Putin’s service in the KGB came at a pivotal moment not just in his own life—he joined in 1975, at age 22—but also for the Soviet Union. After training in Leningrad, he served in Dresden in East Germany from 1985 to 1990. In East Germany, Putin cultivated potential assets in the west and countered western agents in the east. When the Berlin Wall fell in 1989, Putin was leading the KGB’s office when protestors massed outside its gates. As KGB officers frantically burned government documents to ensure that they would not fall into protestors’ hands, Putin went outside and threatened the protestors with violence if they breached the gates. Following the collapse of the Soviet Union, Putin was left searching for a new career outside of the KGB. He returned to Russia, serving as an adviser and later deputy chairman in the government of St. Petersburg before becoming part of the national government in Moscow.

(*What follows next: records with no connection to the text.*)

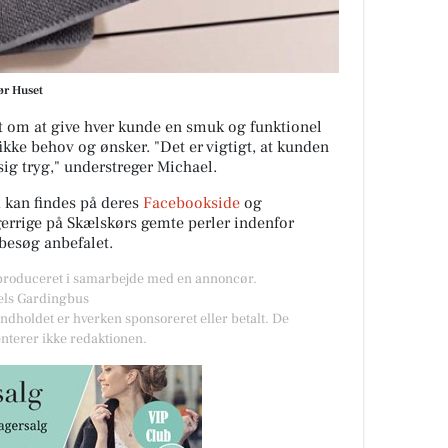
ør Huset
t om at give hver kunde en smuk og funktionel
ikke behov og ønsker. "Det er vigtigt, at kunden
sig tryg," understreger Michael.
 kan findes på deres
Facebookside
og
gerrige på Skælskørs gemte perler indenfor
 besøg anbefalet.
 produceret i samarbejde med en annoncør.
aels Gardingbus
Indholdet er hverken sponsoreret eller betalt. De
nterer ikke redaktionen.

As his biographers note, Putin’s trajectory through the government also inculcated in him an antipathy toward democracy and the West. Where America and the West saw the fall of the Berlin Wall and the collapse of the Soviet Union as democratizing moments, to Putin, it humiliated the once mighty Soviet Union, ended his career, and introduced chaos into a previously stable system. The 1990s, during which he sought to reestablish his foothold in the Russian government, were marked by coup attempts, economic crises, and a weak state. Many in Russia—Putin by most accounts included—blamed this on the unbridled capitalism and corrupt privatization of industry that was backed by America and the West. As a result, it is no surprise that since Putin assumed the presidency in 1999, his responses to major world events reflect a worldview that sees Western-style democracy and liberalism as a geopolitical threat.
Putin’s presidency
Putin’s tenures as president, as well as the interregnum when he was prime minister from 2008 to 2012, have seen popular uprisings undermine Russia’s influence abroad, followed by responses from Putin that reaffirm his antipathy toward popular protests and liberal democracy. These include not only the 2003 Rose Revolution in Georgia, the 2004 Orange Revolution in Ukraine, and the 2005 Tulip Revolution in Kyrgyzstan, which deposed or endangered pro-Kremlin leaders, but also the Arab Spring protests in the Middle East that began in 2010. Putin, ascribing these uprisings to the CIA and U.S.-backed nongovernmental organizations, responded by expelling the Peace Corps and restricting foreign funding of NGOs in Russia.
Putin reportedly became further convinced that the United States was trying to undermine his authority in 2011. After a wave of liberal uprisings in the Middle East that year, Russia held parliamentary elections in December, which were plagued with widespread allegations of fraud from both the Russian electorate and international observers. Russian citizens took to the streets in the largest demonstrations since the fall of the Soviet Union. When Hillary Clinton, then the U.S. Secretary of State, raised “serious concerns about the conduct of the election” and called for a “full investigation” into its legitimacy, Putin blamed her specifically for the protests. “She set the tone for some actors in our country and gave them a signal,” he said. “They heard the signal and with the support of the U.S. State Department began active work” to undermine him and his government, according to Putin.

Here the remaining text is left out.